#### Work instruction
Transcribe exactly the lines below that begin at the line with "Sombrero con clase" and stop after the line with "uložení vašich předvoleb", leaving out every picture.

#### Provided data
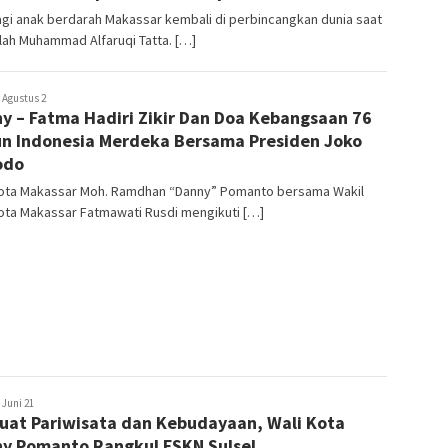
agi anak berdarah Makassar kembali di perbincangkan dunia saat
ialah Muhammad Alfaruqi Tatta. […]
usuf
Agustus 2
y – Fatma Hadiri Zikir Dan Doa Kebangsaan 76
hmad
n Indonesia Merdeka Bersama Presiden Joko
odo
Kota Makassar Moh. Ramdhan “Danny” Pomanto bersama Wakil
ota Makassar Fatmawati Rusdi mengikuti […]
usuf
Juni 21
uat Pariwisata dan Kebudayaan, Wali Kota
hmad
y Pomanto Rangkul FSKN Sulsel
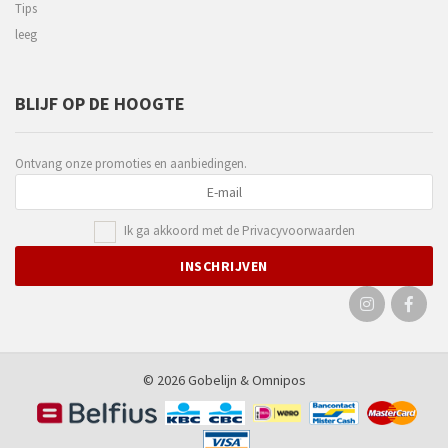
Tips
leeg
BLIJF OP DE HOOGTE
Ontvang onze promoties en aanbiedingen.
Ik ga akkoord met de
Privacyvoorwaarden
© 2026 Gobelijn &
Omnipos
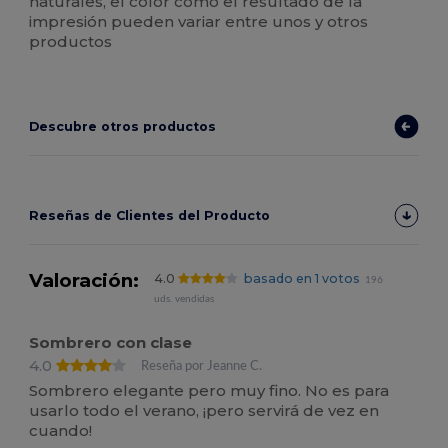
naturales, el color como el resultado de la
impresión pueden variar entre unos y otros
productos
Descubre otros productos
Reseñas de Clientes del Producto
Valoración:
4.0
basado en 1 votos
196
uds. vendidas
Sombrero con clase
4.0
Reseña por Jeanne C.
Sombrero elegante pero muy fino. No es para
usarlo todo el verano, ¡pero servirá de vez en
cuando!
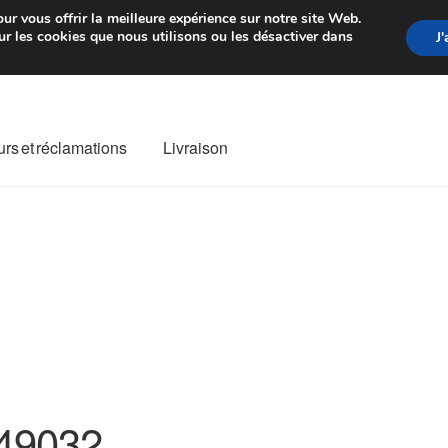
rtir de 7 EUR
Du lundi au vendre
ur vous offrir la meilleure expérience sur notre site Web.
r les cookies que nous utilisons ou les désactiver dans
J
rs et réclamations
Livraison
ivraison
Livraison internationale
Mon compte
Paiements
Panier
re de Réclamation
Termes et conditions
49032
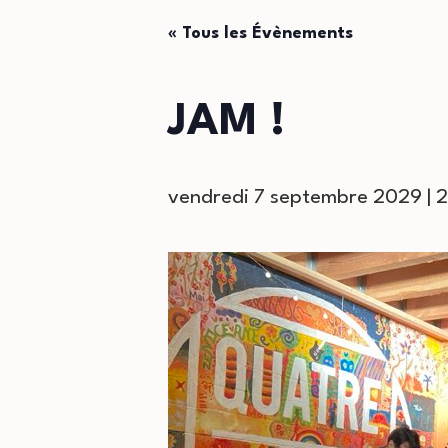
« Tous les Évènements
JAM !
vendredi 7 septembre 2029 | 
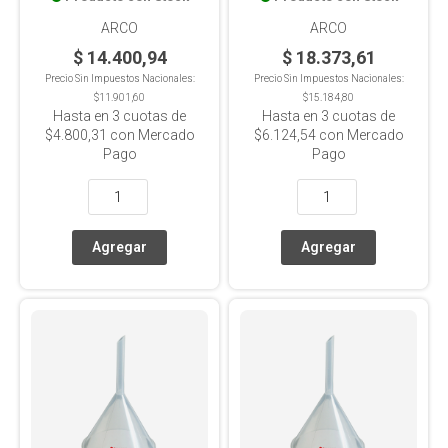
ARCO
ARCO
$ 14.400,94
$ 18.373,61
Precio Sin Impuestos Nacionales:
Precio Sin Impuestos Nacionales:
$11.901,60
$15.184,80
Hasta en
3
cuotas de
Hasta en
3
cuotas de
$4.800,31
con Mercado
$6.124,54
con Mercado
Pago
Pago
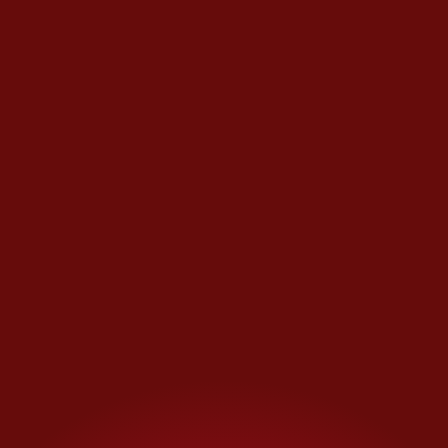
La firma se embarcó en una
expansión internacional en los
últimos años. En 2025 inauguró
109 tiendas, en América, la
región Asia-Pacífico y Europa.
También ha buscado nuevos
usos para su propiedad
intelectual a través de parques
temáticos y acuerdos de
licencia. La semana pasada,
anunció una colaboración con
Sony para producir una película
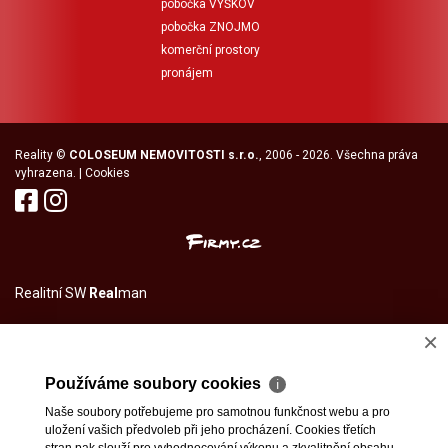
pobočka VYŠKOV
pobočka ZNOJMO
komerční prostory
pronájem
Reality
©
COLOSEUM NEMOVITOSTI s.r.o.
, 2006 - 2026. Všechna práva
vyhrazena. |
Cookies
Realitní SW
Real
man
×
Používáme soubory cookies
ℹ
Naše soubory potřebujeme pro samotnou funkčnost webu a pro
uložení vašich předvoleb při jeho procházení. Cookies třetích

* * *

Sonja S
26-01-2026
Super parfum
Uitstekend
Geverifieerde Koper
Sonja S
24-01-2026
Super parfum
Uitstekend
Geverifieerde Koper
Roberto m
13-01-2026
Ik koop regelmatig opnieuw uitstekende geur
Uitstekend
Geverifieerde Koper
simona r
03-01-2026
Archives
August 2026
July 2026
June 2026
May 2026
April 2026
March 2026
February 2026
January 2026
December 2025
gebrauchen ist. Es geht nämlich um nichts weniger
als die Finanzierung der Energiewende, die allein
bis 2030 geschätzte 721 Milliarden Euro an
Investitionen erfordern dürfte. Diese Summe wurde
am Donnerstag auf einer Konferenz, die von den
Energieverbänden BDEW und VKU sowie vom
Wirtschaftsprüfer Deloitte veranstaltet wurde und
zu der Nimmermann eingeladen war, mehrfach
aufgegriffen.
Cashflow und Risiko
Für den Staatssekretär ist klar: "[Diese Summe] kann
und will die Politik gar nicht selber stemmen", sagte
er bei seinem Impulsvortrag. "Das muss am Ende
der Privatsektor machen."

#### Completed exercise
Sombrero con clase
4.0
Reseña por Jeanne C.
Sombrero elegante pero muy fino. No es para
usarlo todo el verano, ¡pero servirá de vez en
cuando!
rtir de 7 EUR
Du lundi au vendre
ur vous offrir la meilleure expérience sur notre site Web.
r les cookies que nous utilisons ou les désactiver dans
J
rs et réclamations
Livraison
ivraison
Livraison internationale
Mon compte
Paiements
Panier
re de Réclamation
Termes et conditions
49032
« Tous les Évènements
JAM !
vendredi 7 septembre 2029 | 
ARCO
ARCO
$ 14.400,94
$ 18.373,61
Precio Sin Impuestos Nacionales:
Precio Sin Impuestos Nacionales:
$11.901,60
$15.184,80
Hasta en
3
cuotas de
Hasta en
3
cuotas de
$4.800,31
con Mercado
$6.124,54
con Mercado
Pago
Pago
La firma se embarcó en una
expansión internacional en los
últimos años. En 2025 inauguró
109 tiendas, en América, la
región Asia-Pacífico y Europa.
También ha buscado nuevos
usos para su propiedad
intelectual a través de parques
temáticos y acuerdos de
licencia. La semana pasada,
anunció una colaboración con
Sony para producir una película
pobočka VYŠKOV
pobočka ZNOJMO
komerční prostory
pronájem
Reality
©
COLOSEUM NEMOVITOSTI s.r.o.
, 2006 - 2026. Všechna práva
vyhrazena. |
Cookies
Realitní SW
Real
man
×
Používáme soubory cookies
ℹ
Naše soubory potřebujeme pro samotnou funkčnost webu a pro
uložení vašich předvoleb při jeho procházení. Cookies třetích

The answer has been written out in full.